La RAE, en concertation avec ses 24 homologues, latino-américaines, africaine (Guinée Équatoriale) et asiatique (Philippines) s’est mise au travail le 19 mars 2020 par vidéoconférence, un jeudi comme d’habitude. « Il ne s’agit pas » a expliqué le physicien Sánchez Ron, « de donner une définition excessivement détaillée, mais une définition utile à tout locuteur », en espagnol. 

La RAE a reconnu l’urgence sociale d’intégrer dans le dictionnaire le vocabulaire d’une pandémie, qui interpelle populations, personnels soignants et politiques. L’un de ses membres, médecin, Pedro García Barreno, a été chargé de faire des propositions, sans attendre la levée du confinement appliqué dans plusieurs pays hispanophones. Nous avons, en effet, une responsabilité normative, a déclaré la romancière Soledad Puertolas, membre, elle aussi, de la RAE, pour sortir « d’un espace d’à peu près, dont nous ne mesurons pas les conséquences » (4).

Il est vrai que la fin parallèle des dictatures, en Espagne et en Amérique latine, l’équilibre entre le pays linguistiquement souche, l’Espagne et les membres américains de la famille hispanique, ont forcé la recherche de dénominateurs linguistiques partagés, la consolidation de l’espagnol comme langue de tous. Accessible au plus grand nombre, apte à exprimer et à communiquer en toute matière, et donc à défendre le parler commun menacé de déplacement par la langue dominante à l’international.

D’un Congrès de la langue espagnole à l’autre, la démarche s’est renforcée pour aboutir au consensus de Rosario (Argentine) en 2004, baptisé « Unité dans la diversité ». Depuis a été publié un Dictionnaire des américanismes en 2010, puis en 2014 un dictionnaire œcuménique, le dictionnaire du troisième centenaire de la RAE, intégrant l’ensemble des acceptions, celles de la Péninsule comme celles de l’Amérique hispanique.

En affrontant une catastrophe sanitaire « à chaud », l’Académie royale espagnole de la langue, et ses académies sœurs de l’AALE (Asociación de las academias de lengua española), ont retroussé leurs manches, pour donner aux hispanophones les mots-outils permettant de comprendre un monde obscurci par la maladie et la terminologie censée la nommer. 
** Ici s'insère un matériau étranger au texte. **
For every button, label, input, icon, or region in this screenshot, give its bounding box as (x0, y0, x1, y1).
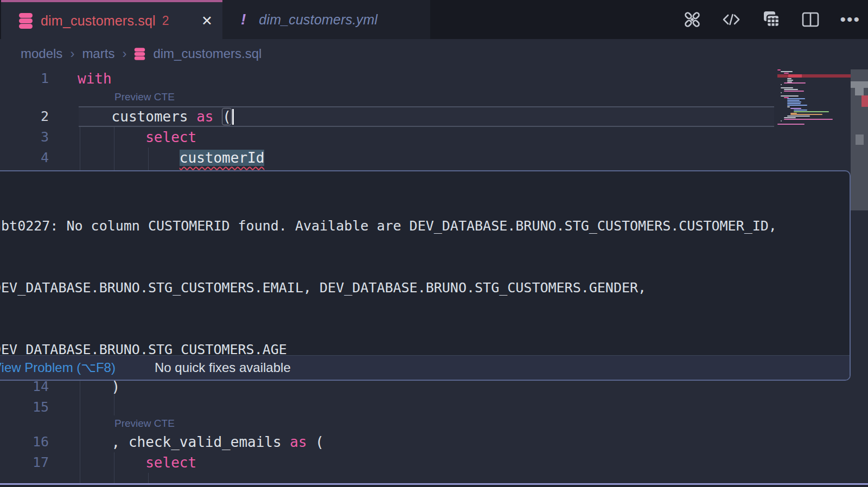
breadcrumb-marts[interactable]: marts (82, 46, 114, 61)
line-number: 17 (0, 452, 49, 473)
code-line-3[interactable]: 3 select (0, 127, 774, 148)
bottom-gap (0, 485, 868, 487)
line-number: 4 (0, 148, 49, 168)
code-line-4[interactable]: 4 customerId (0, 148, 774, 168)
tab-bar: dim_customers.sql 2 ✕ ! dim_customers.ym… (0, 0, 868, 39)
problem-count-badge: 2 (162, 14, 169, 28)
code-preview-icon[interactable] (722, 10, 741, 29)
tab-filename: dim_customers.sql (41, 13, 156, 29)
error-message: dbt0227: No column CUSTOMERID found. Ava… (0, 171, 850, 381)
breadcrumb-models[interactable]: models (21, 46, 62, 61)
database-icon (134, 47, 145, 61)
close-icon[interactable]: ✕ (201, 13, 213, 29)
line-number: 1 (0, 68, 49, 89)
line-number: 2 (0, 106, 49, 127)
code-line-15[interactable]: 15 (0, 397, 774, 418)
highlighted-identifier: customerId (180, 150, 265, 166)
minimap[interactable] (777, 68, 851, 150)
vscode-window: dim_customers.sql 2 ✕ ! dim_customers.ym… (0, 0, 868, 487)
tab-filename: dim_customers.yml (259, 12, 378, 28)
tab-dim-customers-yml[interactable]: ! dim_customers.yml (222, 0, 430, 39)
chevron-right-icon: › (122, 46, 126, 61)
no-quick-fixes-label: No quick fixes available (155, 360, 291, 375)
line-number: 16 (0, 432, 49, 452)
split-editor-icon[interactable] (801, 10, 820, 29)
indent-guide (148, 473, 149, 483)
editor-actions: ••• (682, 0, 860, 39)
error-hover-panel: dbt0227: No column CUSTOMERID found. Ava… (0, 170, 851, 381)
line-number: 3 (0, 127, 49, 148)
scrollbar-marker (856, 134, 864, 145)
text-cursor (232, 109, 234, 125)
scrollbar[interactable] (851, 69, 868, 210)
dbt-icon[interactable] (682, 10, 702, 29)
breadcrumb: models › marts › dim_customers.sql (0, 39, 868, 68)
code-line-17[interactable]: 17 select (0, 452, 774, 473)
codelens-preview-cte[interactable]: Preview CTE (114, 415, 175, 432)
chevron-right-icon: › (70, 46, 74, 61)
warning-icon: ! (241, 11, 246, 28)
scrollbar-marker (851, 81, 868, 88)
view-problem-link[interactable]: View Problem (⌥F8) (0, 360, 116, 375)
hover-status-bar: View Problem (⌥F8) No quick fixes availa… (0, 355, 850, 380)
error-marker (861, 95, 868, 107)
codelens-preview-cte[interactable]: Preview CTE (114, 89, 175, 105)
code-line-1[interactable]: 1 with (0, 68, 774, 89)
query-results-icon[interactable] (761, 10, 781, 29)
tab-dim-customers-sql[interactable]: dim_customers.sql 2 ✕ (1, 0, 222, 39)
scrollbar-marker (855, 88, 864, 95)
breadcrumb-file[interactable]: dim_customers.sql (153, 46, 261, 61)
code-line-16[interactable]: 16 , check_valid_emails as ( (0, 432, 774, 452)
line-number: 15 (0, 397, 49, 418)
more-actions-icon[interactable]: ••• (840, 14, 860, 25)
database-icon (18, 12, 33, 29)
code-line-2[interactable]: 2 customers as ( (0, 106, 774, 127)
Dans ce flou sémantique, divers aigrefins astucieux n’avaient-ils pas déjà tenté de breveter pour vendre toutes sortes d’objets et de services, la marque, « Coronavirus » ?

Jean-Jacques KOURLIANDSKY

(1)  Référence volontaire au roman de Marie Cardinal, Paris, Grasset, 1976.

(2)  Titre du roman de Juan José Millas, « El orden alfabético », Madrid, Alfaguara, 1998.

(3) Claude Hagège, « Contre la pensée unique », Paris, Odile Jacob, 2013.

(4) Voir « El País » (Madrid), 22 avril 2020, p. 28.